A Galactic Adventure
by Onlinescholarproductions
Summary: I will seek accomplishment of the goals laid before me, only to uncover a conspiracy bigger than I could have imagined. I am Arcturus D. Clarke. I am a Space Captain. Oh, and also I steal quotes from Assassin's Creed. In progress; rating may change.


**Introduction:**

Yep, that's right. Back from the dead. In a series of events that would take far, far, _far _(very far, indeed) too long to explain I have been withheld from my aspirations in writing for God-knows-how-long. But I'm back, and with summer ahead. Those of you who by some miracle are still following what I write, I salute you. I hereby give my promises that not only will this story satisfy, but Spode help me I **will **finish "the Prodigies" if it's the last thing I do. I have chapters for this very story in my documents right now ready to be uploaded.

On a sidenote I can't help but notice that stories can no longer have asterisks within them. So if you visit my older stories and they sound chunky and unorganized, they were organized into subsections by groups of 6 asterisks…so that's why. Henceforth subsections shall be divided by a single, bolded, centered exclamation sign.

Anyway, much of what free time I can scavenge has been spent playing Galactic Adventures.
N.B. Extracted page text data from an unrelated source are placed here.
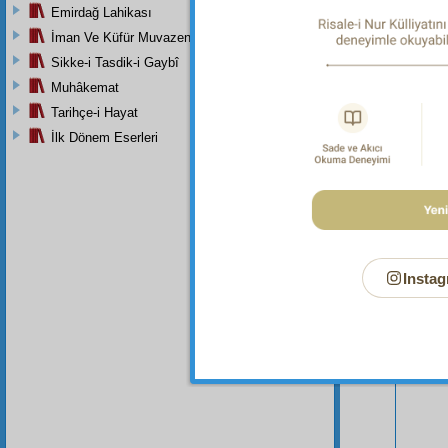
Emirdağ Lahikası
İman Ve Küfür Muvazeneleri
Sikke-i Tasdik-i Gaybî
Muhâkemat
Tarihçe-i Hayat
İlk Dönem Eserleri
Bu Say
Instag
It'd seem that Maxis took reviews on the original Spore to heart; in other words, if Spore's gameplay mechanics are too simplified, why not let the players make their own games, with the Spore engine, and see if they could do better?

So I got thinking: let's make a story. What's more, let's make a story that strings together the best of the best adventures (with maxis ones and, ahem, some of my own thrown in) with a narrative of my own design. It's a piece of advertisement and entertainment all in one digestible package! After all, _Ascension _discussed the nature of greater life while advertising creatures and vehicles. This one, in contrast, shall discuss the nature of character while advertising adventures.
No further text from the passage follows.